Among the entries below, retype exactly the lines starting with the one with "Anılar… Gün geçtikçe" and going on through the one with "而选择合适的工具则是帮助主办方解决会议工", but not the pictures.
-------- Supplied records
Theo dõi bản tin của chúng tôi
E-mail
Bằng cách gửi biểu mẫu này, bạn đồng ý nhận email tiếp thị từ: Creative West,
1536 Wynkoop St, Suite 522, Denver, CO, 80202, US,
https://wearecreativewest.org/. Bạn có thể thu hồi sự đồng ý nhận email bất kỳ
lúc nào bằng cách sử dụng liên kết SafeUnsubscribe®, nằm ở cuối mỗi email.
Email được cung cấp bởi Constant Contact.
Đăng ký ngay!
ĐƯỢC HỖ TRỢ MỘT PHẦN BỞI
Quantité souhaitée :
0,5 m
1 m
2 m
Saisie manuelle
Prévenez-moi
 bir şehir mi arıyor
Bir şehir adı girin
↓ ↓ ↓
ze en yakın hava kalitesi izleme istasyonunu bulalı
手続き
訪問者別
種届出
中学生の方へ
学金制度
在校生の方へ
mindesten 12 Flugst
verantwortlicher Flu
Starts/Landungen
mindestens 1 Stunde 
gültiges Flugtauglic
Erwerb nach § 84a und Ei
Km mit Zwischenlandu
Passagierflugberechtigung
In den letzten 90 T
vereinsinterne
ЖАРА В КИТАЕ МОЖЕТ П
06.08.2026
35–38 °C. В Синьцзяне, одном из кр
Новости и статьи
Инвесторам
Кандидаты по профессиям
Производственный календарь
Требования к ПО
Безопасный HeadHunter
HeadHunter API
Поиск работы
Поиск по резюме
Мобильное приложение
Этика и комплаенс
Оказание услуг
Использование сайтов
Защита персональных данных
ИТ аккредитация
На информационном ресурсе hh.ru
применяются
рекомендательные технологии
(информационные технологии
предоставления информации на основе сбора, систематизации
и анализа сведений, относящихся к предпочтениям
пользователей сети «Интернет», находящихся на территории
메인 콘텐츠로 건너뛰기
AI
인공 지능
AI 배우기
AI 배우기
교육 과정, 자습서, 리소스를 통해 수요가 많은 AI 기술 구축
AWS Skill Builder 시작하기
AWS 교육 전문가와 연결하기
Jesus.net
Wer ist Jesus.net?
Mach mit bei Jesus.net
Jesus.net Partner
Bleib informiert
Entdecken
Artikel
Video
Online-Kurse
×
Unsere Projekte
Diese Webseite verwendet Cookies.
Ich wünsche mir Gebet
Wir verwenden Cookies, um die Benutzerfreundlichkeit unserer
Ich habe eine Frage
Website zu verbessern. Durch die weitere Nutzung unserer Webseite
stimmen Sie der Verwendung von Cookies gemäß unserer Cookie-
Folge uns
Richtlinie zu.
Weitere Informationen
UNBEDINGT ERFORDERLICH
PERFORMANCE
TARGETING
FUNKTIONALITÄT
----------------
-------- Supplied records
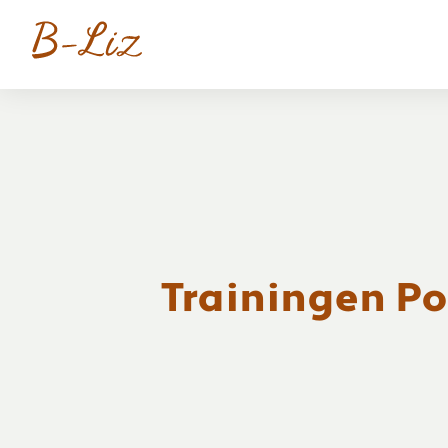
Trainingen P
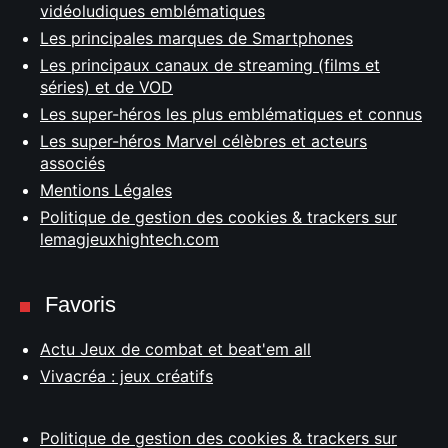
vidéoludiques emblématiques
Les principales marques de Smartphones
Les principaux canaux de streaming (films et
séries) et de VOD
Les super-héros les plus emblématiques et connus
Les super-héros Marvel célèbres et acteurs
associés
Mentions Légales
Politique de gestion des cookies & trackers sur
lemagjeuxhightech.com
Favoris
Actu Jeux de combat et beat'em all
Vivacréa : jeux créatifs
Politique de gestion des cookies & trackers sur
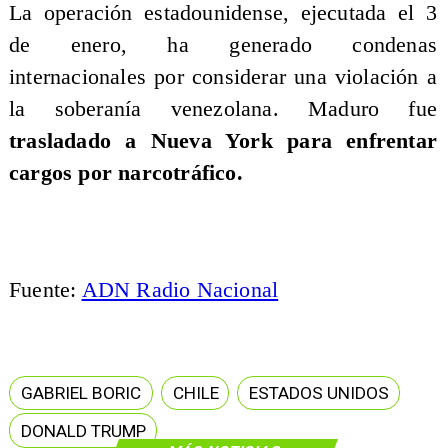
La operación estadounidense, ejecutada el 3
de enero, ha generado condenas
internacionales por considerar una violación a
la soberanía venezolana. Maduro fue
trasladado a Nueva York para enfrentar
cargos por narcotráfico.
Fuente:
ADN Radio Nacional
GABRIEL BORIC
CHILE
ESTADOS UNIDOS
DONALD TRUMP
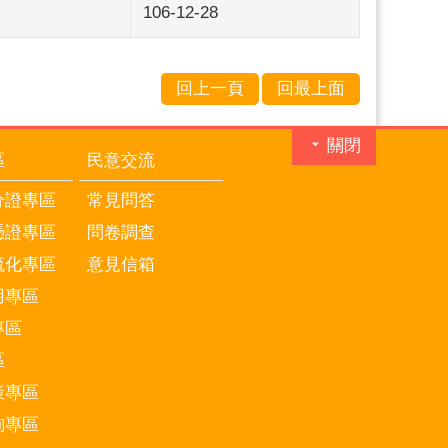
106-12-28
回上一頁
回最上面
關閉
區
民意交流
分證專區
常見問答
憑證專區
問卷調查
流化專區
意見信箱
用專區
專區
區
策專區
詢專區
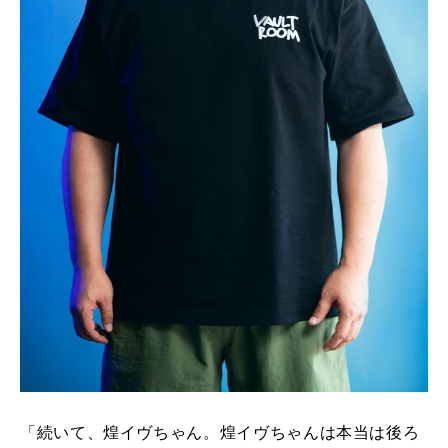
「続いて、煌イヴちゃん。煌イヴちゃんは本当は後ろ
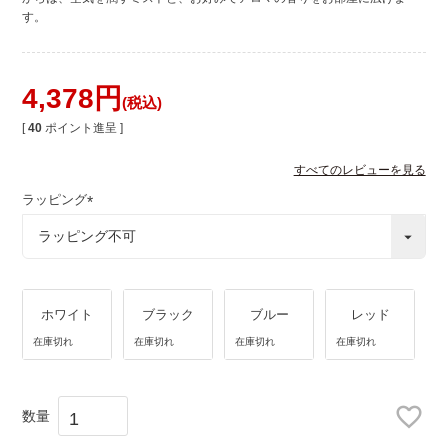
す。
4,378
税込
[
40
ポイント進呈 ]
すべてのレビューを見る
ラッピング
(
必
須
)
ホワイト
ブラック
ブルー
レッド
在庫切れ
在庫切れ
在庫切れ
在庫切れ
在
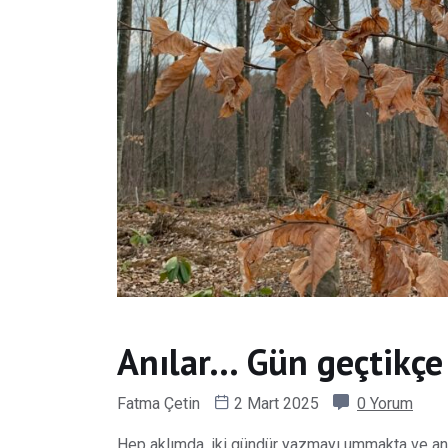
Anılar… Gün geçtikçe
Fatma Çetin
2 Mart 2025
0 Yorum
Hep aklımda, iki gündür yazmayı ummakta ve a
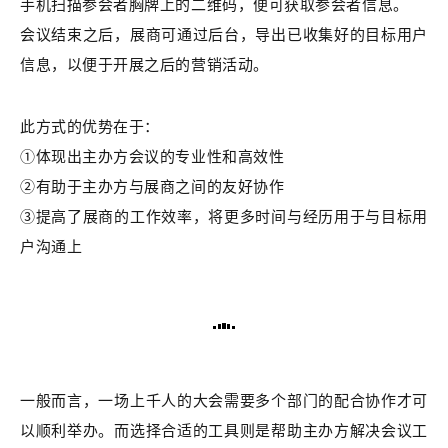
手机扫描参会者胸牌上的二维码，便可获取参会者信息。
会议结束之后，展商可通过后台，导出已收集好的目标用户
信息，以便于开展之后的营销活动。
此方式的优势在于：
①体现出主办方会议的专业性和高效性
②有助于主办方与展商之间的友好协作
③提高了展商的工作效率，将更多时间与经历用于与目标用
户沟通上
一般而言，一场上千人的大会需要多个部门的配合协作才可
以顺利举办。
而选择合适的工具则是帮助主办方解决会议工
----------------
-------- Supplied records
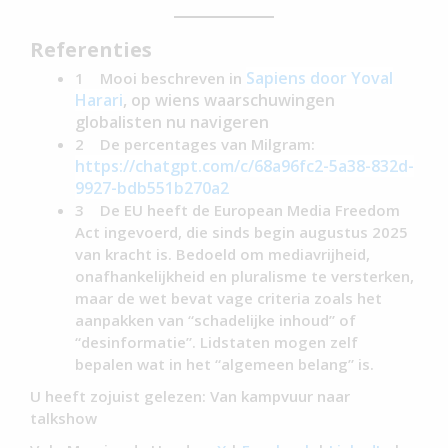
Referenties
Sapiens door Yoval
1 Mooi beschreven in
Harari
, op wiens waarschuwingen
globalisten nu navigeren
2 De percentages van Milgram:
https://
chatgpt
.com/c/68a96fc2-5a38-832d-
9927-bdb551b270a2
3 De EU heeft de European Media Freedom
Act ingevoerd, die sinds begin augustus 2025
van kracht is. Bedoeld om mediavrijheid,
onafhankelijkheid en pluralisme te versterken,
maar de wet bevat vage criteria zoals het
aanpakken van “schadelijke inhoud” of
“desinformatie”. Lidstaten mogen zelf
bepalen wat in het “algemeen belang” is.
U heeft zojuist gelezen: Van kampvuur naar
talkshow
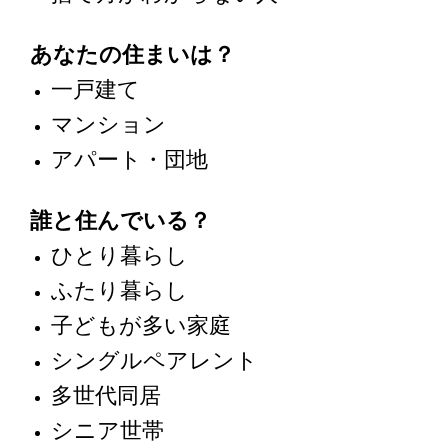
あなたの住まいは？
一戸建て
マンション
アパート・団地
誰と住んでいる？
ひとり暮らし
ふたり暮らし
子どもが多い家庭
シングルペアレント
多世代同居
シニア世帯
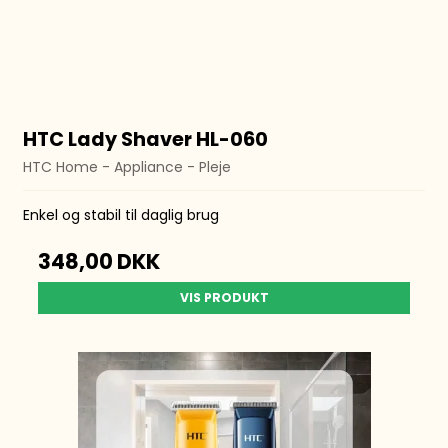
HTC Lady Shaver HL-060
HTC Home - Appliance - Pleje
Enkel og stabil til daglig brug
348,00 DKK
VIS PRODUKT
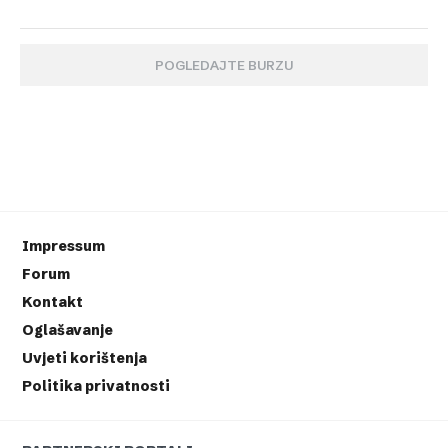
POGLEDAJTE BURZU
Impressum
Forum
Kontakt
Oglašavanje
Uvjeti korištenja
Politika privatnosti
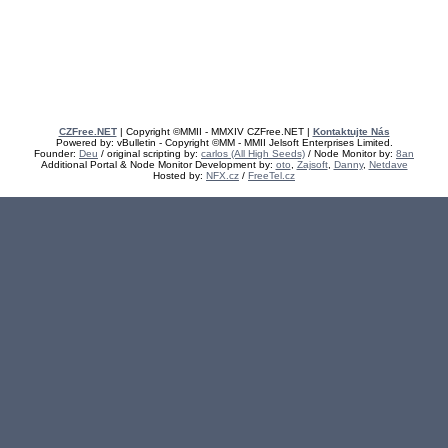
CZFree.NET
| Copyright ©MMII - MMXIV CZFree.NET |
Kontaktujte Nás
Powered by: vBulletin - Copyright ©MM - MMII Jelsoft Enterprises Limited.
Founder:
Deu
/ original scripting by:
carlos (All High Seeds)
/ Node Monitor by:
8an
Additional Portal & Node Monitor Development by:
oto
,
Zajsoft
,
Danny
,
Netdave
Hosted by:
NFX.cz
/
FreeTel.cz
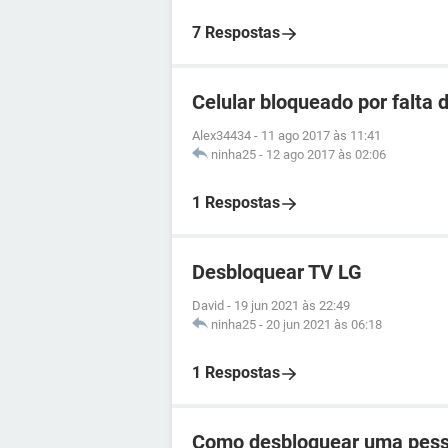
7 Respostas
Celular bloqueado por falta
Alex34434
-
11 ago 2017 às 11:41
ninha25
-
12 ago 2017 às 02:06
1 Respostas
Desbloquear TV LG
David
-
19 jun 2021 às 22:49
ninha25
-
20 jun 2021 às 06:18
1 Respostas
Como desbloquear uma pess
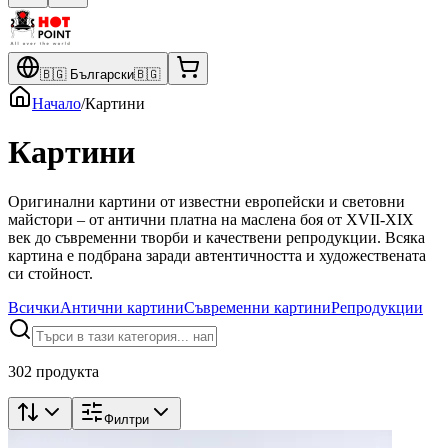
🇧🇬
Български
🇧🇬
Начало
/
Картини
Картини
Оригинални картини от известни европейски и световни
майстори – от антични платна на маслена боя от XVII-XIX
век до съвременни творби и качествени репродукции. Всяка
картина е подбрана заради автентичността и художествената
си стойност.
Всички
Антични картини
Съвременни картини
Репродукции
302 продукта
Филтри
----------------
### Solution for this task
Anılar… Gün geçtikçe
Fatma Çetin
2 Mart 2025
0 Yorum
Hep aklımda, iki gündür yazmayı ummakta ve a
手机扫描参会者胸牌上的二维码，便可获取参会者信息。
会议结束之后，展商可通过后台，导出已收集好的目标用户
信息，以便于开展之后的营销活动。
此方式的优势在于：
①体现出主办方会议的专业性和高效性
②有助于主办方与展商之间的友好协作
③提高了展商的工作效率，将更多时间与经历用于与目标用
户沟通上
一般而言，一场上千人的大会需要多个部门的配合协作才可
以顺利举办。
而选择合适的工具则是帮助主办方解决会议工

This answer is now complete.